(Transcribed page contents)
━━━━━━

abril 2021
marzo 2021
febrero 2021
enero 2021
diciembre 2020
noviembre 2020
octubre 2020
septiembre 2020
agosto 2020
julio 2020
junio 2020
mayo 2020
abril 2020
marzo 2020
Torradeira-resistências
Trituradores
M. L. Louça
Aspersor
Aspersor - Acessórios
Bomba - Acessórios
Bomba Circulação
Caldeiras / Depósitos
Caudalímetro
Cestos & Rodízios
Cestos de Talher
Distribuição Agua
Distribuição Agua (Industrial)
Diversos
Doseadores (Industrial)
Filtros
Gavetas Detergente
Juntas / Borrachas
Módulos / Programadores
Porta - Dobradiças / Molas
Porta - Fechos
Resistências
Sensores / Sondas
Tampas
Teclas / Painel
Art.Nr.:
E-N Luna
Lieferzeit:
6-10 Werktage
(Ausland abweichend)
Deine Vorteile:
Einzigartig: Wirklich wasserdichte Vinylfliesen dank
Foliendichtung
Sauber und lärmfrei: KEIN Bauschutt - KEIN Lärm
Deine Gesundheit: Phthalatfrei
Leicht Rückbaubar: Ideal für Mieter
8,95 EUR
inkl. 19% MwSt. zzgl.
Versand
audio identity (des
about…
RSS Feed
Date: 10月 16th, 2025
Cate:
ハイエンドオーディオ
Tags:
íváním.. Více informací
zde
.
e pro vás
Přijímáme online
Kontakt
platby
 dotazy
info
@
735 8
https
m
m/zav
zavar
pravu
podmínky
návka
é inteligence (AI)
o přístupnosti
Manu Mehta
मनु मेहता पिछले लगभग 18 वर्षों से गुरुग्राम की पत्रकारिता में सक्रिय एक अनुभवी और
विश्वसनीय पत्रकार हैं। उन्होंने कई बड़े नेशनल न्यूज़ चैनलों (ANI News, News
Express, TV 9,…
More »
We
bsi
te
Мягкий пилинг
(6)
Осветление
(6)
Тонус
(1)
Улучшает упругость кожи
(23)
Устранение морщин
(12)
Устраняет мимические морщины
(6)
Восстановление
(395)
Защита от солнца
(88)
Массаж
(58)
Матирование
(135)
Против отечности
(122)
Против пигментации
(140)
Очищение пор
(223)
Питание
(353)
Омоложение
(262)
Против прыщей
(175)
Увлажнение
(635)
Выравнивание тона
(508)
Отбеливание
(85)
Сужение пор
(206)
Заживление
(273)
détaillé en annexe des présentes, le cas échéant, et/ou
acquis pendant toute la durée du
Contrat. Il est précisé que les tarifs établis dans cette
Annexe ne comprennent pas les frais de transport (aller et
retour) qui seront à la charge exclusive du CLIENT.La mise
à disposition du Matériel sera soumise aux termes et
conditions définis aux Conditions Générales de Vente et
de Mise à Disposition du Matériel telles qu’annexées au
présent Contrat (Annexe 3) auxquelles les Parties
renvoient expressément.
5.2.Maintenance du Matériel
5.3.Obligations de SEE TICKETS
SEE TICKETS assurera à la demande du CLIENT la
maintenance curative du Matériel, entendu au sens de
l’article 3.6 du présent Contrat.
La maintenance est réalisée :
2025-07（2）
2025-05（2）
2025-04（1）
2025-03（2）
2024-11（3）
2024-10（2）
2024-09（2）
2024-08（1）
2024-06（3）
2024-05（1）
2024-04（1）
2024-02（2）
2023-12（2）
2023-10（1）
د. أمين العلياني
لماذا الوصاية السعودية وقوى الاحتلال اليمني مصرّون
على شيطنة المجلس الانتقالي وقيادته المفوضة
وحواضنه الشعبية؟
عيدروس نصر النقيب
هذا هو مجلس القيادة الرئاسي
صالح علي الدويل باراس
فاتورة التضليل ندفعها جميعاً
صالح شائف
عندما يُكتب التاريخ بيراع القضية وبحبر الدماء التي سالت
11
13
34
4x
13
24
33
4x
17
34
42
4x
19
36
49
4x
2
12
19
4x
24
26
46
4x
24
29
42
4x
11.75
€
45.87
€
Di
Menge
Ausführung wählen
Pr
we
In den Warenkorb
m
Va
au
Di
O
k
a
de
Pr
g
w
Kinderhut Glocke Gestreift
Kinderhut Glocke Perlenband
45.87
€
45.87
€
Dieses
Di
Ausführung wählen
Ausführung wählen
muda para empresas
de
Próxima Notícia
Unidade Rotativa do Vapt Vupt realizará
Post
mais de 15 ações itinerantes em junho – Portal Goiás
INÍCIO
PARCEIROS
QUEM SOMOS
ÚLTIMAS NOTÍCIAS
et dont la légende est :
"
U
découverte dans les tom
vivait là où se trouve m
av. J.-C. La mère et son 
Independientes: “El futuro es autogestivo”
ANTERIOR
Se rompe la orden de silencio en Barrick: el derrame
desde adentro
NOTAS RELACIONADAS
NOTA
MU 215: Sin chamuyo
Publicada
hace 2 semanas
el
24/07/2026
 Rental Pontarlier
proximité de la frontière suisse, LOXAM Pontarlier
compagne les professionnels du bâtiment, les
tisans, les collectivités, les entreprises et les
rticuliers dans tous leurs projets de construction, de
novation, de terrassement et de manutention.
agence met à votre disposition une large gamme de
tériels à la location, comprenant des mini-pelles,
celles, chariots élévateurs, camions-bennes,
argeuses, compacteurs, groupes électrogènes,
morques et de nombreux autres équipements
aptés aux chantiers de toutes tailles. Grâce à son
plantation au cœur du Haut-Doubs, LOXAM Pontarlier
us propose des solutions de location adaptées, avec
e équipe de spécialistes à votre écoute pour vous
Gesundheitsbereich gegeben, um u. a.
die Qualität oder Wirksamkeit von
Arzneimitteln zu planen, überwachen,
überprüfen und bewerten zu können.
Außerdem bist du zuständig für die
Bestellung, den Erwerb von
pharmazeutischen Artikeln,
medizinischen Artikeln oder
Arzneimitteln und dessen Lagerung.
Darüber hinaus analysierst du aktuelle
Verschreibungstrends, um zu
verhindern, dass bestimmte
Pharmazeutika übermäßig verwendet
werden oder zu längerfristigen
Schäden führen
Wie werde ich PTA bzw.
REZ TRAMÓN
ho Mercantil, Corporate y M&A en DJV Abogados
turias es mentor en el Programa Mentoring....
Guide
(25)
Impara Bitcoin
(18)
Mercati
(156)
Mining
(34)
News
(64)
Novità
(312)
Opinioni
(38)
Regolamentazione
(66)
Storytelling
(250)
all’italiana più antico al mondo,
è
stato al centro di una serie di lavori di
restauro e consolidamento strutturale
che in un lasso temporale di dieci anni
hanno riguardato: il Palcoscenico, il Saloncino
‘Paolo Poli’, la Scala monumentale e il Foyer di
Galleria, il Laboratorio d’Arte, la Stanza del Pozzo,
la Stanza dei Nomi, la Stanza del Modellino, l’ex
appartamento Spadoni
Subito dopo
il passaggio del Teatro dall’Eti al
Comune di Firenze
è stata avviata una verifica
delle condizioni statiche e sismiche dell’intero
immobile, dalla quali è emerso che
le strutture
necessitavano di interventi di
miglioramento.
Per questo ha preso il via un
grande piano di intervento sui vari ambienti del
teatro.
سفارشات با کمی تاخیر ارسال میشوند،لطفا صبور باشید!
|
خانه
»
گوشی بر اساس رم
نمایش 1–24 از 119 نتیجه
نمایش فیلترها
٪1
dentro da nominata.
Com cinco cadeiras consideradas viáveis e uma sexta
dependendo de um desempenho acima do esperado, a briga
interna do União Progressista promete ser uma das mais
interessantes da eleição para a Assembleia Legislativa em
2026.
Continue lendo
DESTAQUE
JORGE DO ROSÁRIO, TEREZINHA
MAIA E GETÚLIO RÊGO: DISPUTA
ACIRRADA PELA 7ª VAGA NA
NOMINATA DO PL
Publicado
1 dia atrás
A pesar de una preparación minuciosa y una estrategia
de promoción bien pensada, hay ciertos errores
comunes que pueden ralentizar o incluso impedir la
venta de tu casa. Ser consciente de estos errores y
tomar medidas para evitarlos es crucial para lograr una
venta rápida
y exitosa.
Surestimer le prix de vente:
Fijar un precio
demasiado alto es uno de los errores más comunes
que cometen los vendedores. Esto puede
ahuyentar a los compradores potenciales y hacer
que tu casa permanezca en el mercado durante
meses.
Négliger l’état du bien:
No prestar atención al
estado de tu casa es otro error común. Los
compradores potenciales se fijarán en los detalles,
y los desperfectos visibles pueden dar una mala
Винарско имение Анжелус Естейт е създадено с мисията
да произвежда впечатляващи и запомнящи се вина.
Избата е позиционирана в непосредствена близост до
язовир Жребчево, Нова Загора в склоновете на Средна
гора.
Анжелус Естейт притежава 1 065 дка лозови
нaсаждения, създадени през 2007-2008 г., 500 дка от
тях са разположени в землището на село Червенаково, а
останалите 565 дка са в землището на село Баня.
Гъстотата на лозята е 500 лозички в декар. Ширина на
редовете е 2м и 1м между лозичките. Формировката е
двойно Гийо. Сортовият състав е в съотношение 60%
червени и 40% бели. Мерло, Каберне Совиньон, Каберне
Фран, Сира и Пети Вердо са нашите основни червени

━━━━━━

Instructions to follow:
Copy out only the lines running from the beginning of the data to the line with "Módulos / Programadores", both ends included.

Written response:
abril 2021
marzo 2021
febrero 2021
enero 2021
diciembre 2020
noviembre 2020
octubre 2020
septiembre 2020
agosto 2020
julio 2020
junio 2020
mayo 2020
abril 2020
marzo 2020
Torradeira-resistências
Trituradores
M. L. Louça
Aspersor
Aspersor - Acessórios
Bomba - Acessórios
Bomba Circulação
Caldeiras / Depósitos
Caudalímetro
Cestos & Rodízios
Cestos de Talher
Distribuição Agua
Distribuição Agua (Industrial)
Diversos
Doseadores (Industrial)
Filtros
Gavetas Detergente
Juntas / Borrachas
Módulos / Programadores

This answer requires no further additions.